As a PR and communications consultancy, the last two weeks have been an incredibly busy period for us, as well as clients – as everyone looks to come to terms with the implications of the lockdown period, adapt to the ‘new normal’ and understand the impact the changing context will have – on themselves, their business, their staff and their clients – in the short and medium-term.
Of course, most companies are communicating – what they can, when they can, and this is great. And many brands have (thankfully) understood the need to continue to communicate during lockdown – not merely around the impact of the lockdown on their business – but more importantly, how to get business ready for when lockdown is finished, understanding what this will look like and how things will change.
However, from a PR perspective what has stood out the most for me during this time is not merely the response(s) to this crisis, or the feeling of isolation or fear of the unknown, but the leadership that is being shown. This has become a trademark to so many – and I hope, their legacy.
Just look at our President, who under very challenging circumstances has demonstrated incredible leadership. He is clear, concise, calm and compassionate. Admirable traits of a conscious and authentic leader – and this has resonated with many and set the tone for how business and everyday people have responded to this challenge.
We see business leaders applying the same tone to their outreach with staff and the market, we see brands responding with clear messages and support, and we see people, who are on the frontline every day, providing essential services, respond with the same sense of collective responsibility and clarity. This has been incredible to witness and while there are many people who can argue that more should be done or that we could do better – I would still argue that leadership is a key outcome for our society.
For years people (and PR consultancies) have spoken about the need for real leadership and of course there have been some case studies of people and companies who have demonstrated this in the past – but not to this degree, nor with such a sense of purpose – to help and support EVERYONE – not just their own – but everyone. And given how frail humanity is right now and with many facing increasingly hard times, leadership is needed now more than ever. We need clarity and we need to feel the sense of concern that comes from others in these dark times.
So, what lessons can then be taken from the leadership and their conduct during this time – which can be applied to most of us – no matter the situation:
- Manage yourself first. If you want to lead you have to have a good understanding of yourself – what you want, how you respond to different scenarios (both stressful and not) and how this reflects on your future ability to distill trust and confidence.

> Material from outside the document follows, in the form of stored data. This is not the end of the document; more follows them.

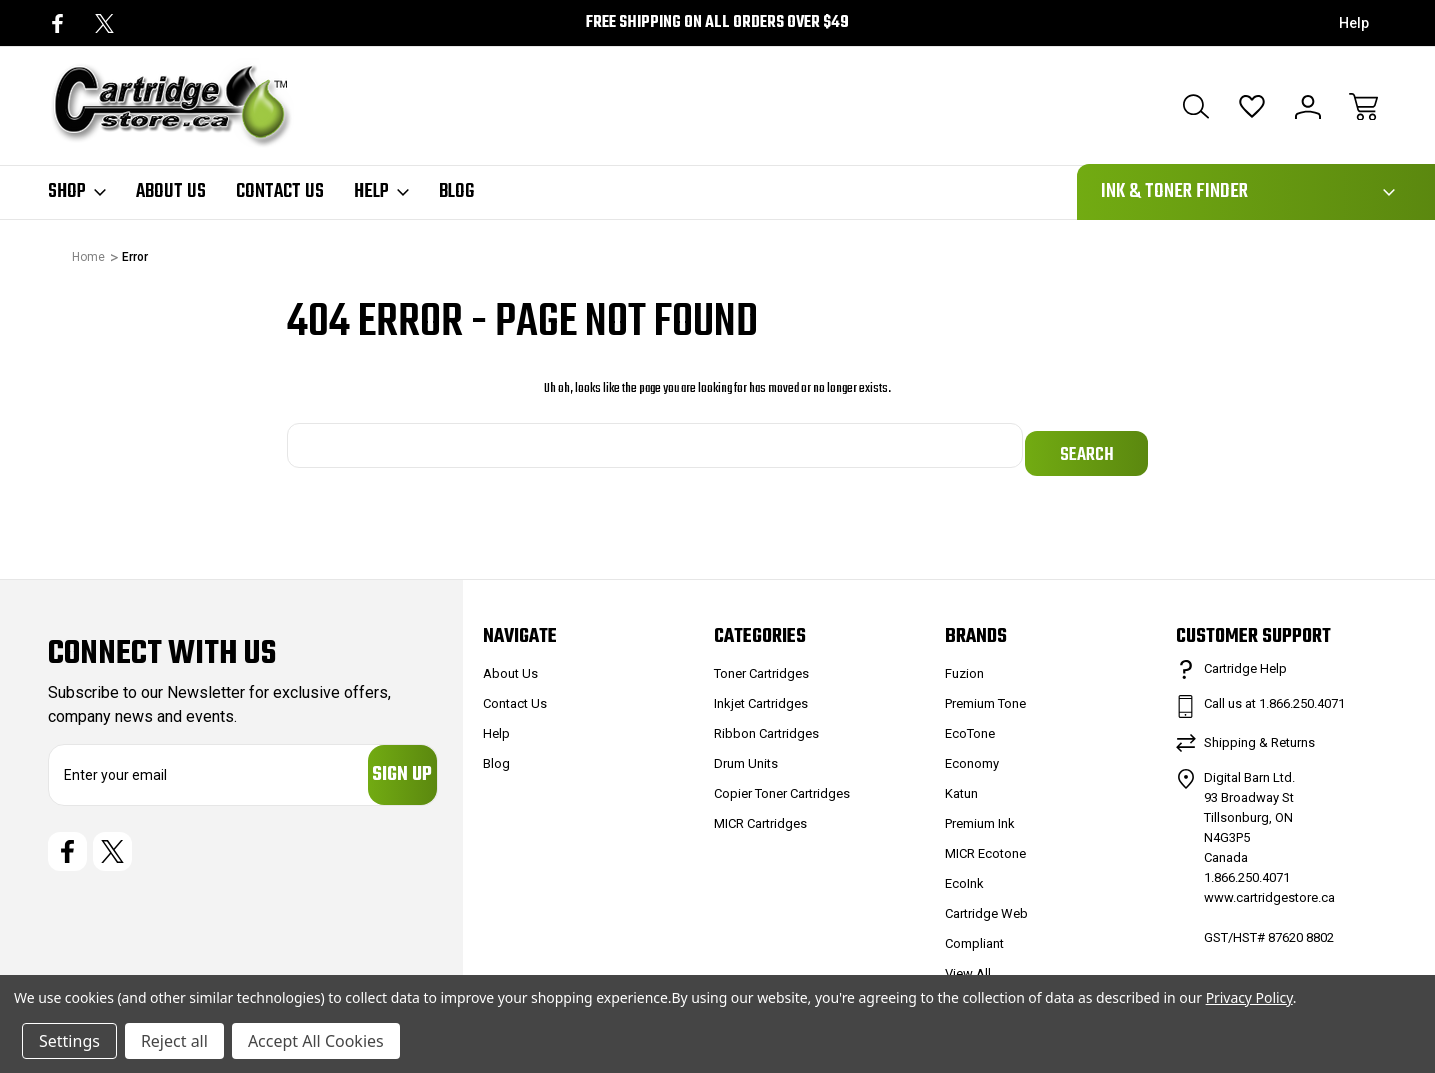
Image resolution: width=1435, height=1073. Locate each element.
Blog (456, 192)
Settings (69, 1041)
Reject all (174, 1041)
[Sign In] (1308, 107)
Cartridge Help (1245, 659)
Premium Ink (980, 814)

- Adapt quickly. Leaders cannot have a ‘wait and see’ approach – they need to anticipate what will happen and understand what skills and advice to put in place to be in the best position to adapt. For too long, business leaders have been fearful of moving too quickly – in case it has a negative effect – but don’t let your need for precision outweigh your opportunity.
- Communicate. No matter what the challenge, communicate – people want to hear from their leaders – be it business, community, family or political. They want to know that you know, and you hear them – and most importantly, that you will respond.
- Don’t work in isolation. No real leader does it on their own – they have a support base, they bring in the right skills, they ask for assistance, they gather information and form partnerships to help make things a reality. Real leaders surround themselves with brilliant people, period.
- Keep learning. A real leader does not stop looking for the right information, the right solutions, the right approach and the right partners – they must keep learning to stay on top of this evolving world. A leader values input from everyone.
- They are real. Leaders know that building trust is a crucial element of leading – but this means understanding your own humanity and empathy – and remaining authentic. You won’t get everything right and you won’t please everyone, all the time – but you can still lead with humanity and understanding.